Chile recibió una certificación sanitaria inédita para Sudamérica luego de ser reconocido como el primer país de la región en eliminar la transmisión de la rabia desde perros hacia seres humanos.
El reconocimiento fue otorgado por la Organización Panamericana de la Salud y la Organización Mundial de la Salud (OPS/OMS) y fue recibido oficialmente por la ministra de Salud, May Chomali, junto a la subsecretaria de Salud Pública, Alejandra Pizarro.
Más de cinco décadas sin casos humanos asociados a la variante canina
La certificación es el resultado de un proceso sanitario que se ha prolongado por más de 50 años.
Desde 1972, Chile no registra casos de rabia humana provocados por la variante canina del virus.

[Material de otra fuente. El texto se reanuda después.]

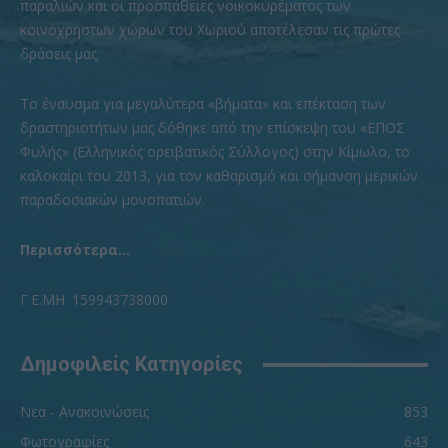
παραλιών και οι προσπάθειες νοικοκυρέματος των
κοινόχρηστων χώρων του Χωριού αποτέλεσαν τις πρώτες
δράσεις μας.
To έναυσμα για μεγαλύτερα «βήματα» και επέκταση των
δραστηριοτήτων μας δόθηκε από την επίσκεψη του «ΕΠΟΣ
Φυλής» (Ελληνικός ορειβατικός Σύλλογος) στην Κίμωλο, το
καλοκαίρι του 2013, για τον καθαρισμό και σήμανση μερικών
παραδοσιακών μονοπατιών.
Περισσότερα...
Γ.Ε.ΜΗ. 159943738000
Δημοφιλείς Κατηγορίες
Νεα - Ανακοινώσεις
853
Φωτογραφίες
643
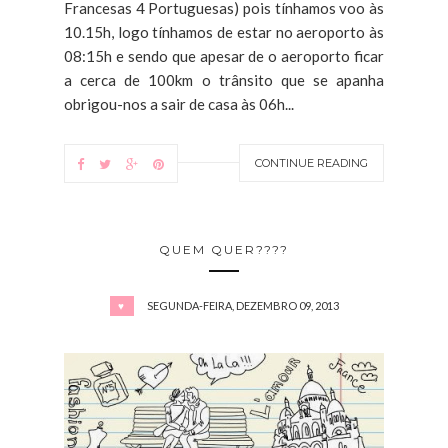
Francesas 4 Portuguesas) pois tínhamos voo às
10.15h, logo tínhamos de estar no aeroporto às
08:15h e sendo que apesar de o aeroporto ficar
a cerca de 100km o trânsito que se apanha
obrigou-nos a sair de casa às 06h...
CONTINUE READING
QUEM QUER????
SEGUNDA-FEIRA, DEZEMBRO 09, 2013
♥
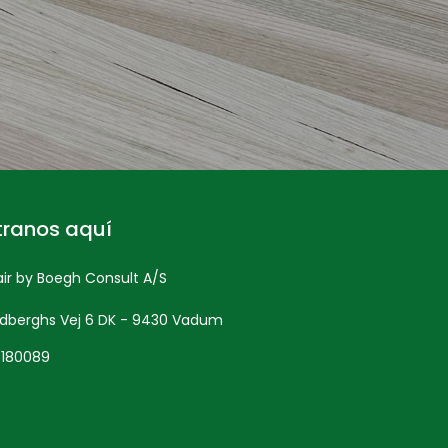
tranos aquí
r by Boegh Consult A/S
ndberghs Vej 6 DK - 9430 Vadum
5180089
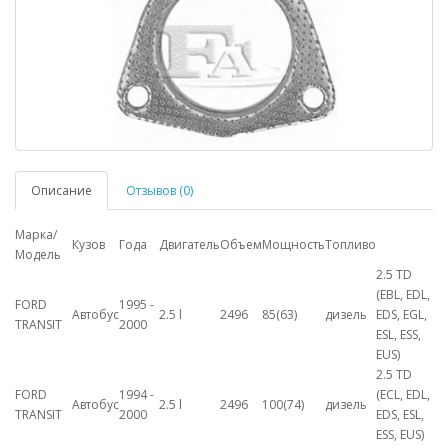
Описание
Отзывов (0)
Марка/
Кузов
Года
Двигатель
Объем
Мощность
Топливо
Модель
2.5 TD
(EBL, EDL,
FORD
1995 -
Автобус
2.5 l
2496
85(63)
дизель
EDS, EGL,
TRANSIT
2000
ESL, ESS,
EUS)
2.5 TD
FORD
1994 -
(ECL, EDL,
Автобус
2.5 l
2496
100(74)
дизель
TRANSIT
2000
EDS, ESL,
ESS, EUS)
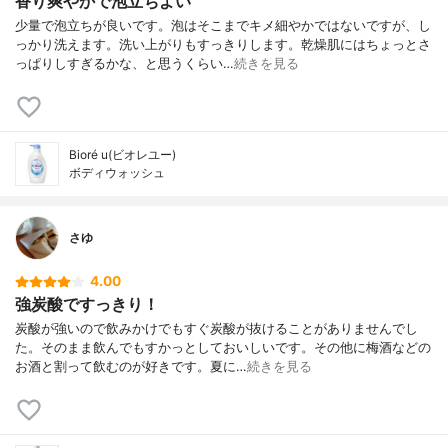
香り爽やかで泡立ちよい
少量で泡立ちが良いです。泡はそこまでキメ細やかではないですが、し
っかり洗えます。洗い上がりもすっきりします。乾燥肌にはちょっとさ
っぱりしすぎるかな、と思うくらい…
続きを見る
Bioré u(ビオレユー)
ボディウォッシュ
さゆ
4.00
強炭酸ですっきり！
炭酸が強いので飲みかけでもすぐ炭酸が抜けることがありませんでし
た。そのまま飲んでもすかっとしておいしいです。その他に梅酒などの
お酒と割って飲むのが好きです。夏に…
続きを見る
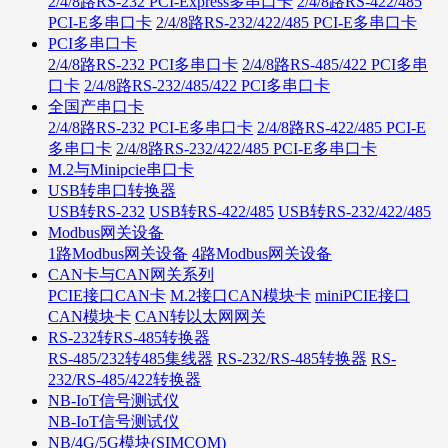
2/4/8路RS-232 PCI-Express多串口卡
2/4/8路RS-422/485
PCI-E多串口卡
2/4/8路RS-232/422/485 PCI-E多串口卡
PCI多串口卡
2/4/8路RS-232 PCI多串口卡
2/4/8路RS-485/422 PCI多串
口卡
2/4/8路RS-232/485/422 PCI多串口卡
全国产串口卡
2/4/8路RS-232 PCI-E多串口卡
2/4/8路RS-422/485 PCI-E
多串口卡
2/4/8路RS-232/422/485 PCI-E多串口卡
M.2与Minipcie串口卡
USB转串口转换器
USB转RS-232
USB转RS-422/485
USB转RS-232/422/485
Modbus网关设备
1路Modbus网关设备
4路Modbus网关设备
CAN卡与CAN网关系列
PCIE接口CAN卡
M.2接口CAN模块卡
miniPCIE接口
CAN模块卡
CAN转以太网网关
RS-232转RS-485转换器
RS-485/232转485集线器
RS-232/RS-485转换器
RS-
232/RS-485/422转换器
NB-IoT信号测试仪
NB-IoT信号测试仪
NB/4G/5G模块(SIMCOM)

Los episodios detectados posteriormente, correspondientes a los años 1996 y 2013, tuvieron un origen distinto y estuvieron relacionados exclusivamente con variantes silvestres transmitidas por murciélagos.
OPS/OMS revisó antecedentes epidemiológicos y vacunación
Para conseguir la validación internacional, el país debió presentar documentación que acreditara la evolución epidemiológica de la enfermedad durante décadas.
También fueron considerados los registros de vacunación, las capacidades nacionales de diagnóstico y los sistemas utilizados para realizar vigilancia sanitaria.
Entre las plataformas evaluadas se encuentran MIDAS y EPIVIGILA.
Certificación también exige capacidad para evitar una reintroducción
El proceso no se limitó a comprobar que la transmisión canina dejó de registrarse.
Chile también debió demostrar que dispone de herramientas y protocolos suficientes para impedir que esta variante vuelva a establecerse en el territorio nacional.
Esto incluye capacidad de detección temprana, diagnóstico, vacunación y respuesta ante posibles episodios sospechosos.
Rabia continúa presente en variantes silvestres
Las autoridades aclararon que el reconocimiento no implica que la enfermedad haya desaparecido completamente del país.
La autoridad sanitaria advirtió que “la validación obtenida no significa la eliminación total de la rabia en Chile”.
Actualmente continúan circulando variantes asociadas principalmente a murciélagos, las cuales, aunque de forma excepcional, pueden transmitirse tanto a animales domésticos como a personas.
Vigilancia deberá mantenerse de forma permanente
Debido a este escenario, Chile tendrá que conservar activas sus políticas de inmunización, monitoreo epidemiológico, diagnóstico y respuesta sanitaria.
El riesgo de que la variante canina vuelva a ingresar al país sigue existiendo, por lo que la OPS exige mantener las capacidades que permitieron alcanzar la certificación.
Reconocimiento marca un nuevo desafío sanitario
La validación internacional representa un hito para la salud pública chilena, pero también implica mantener las medidas que hicieron posible interrumpir la transmisión de rabia canina hacia las personas.
El desafío ahora será conservar una vigilancia permanente que permita reaccionar oportunamente ante casos sospechosos y evitar que la variante vuelva a circular de manera estable en Chile.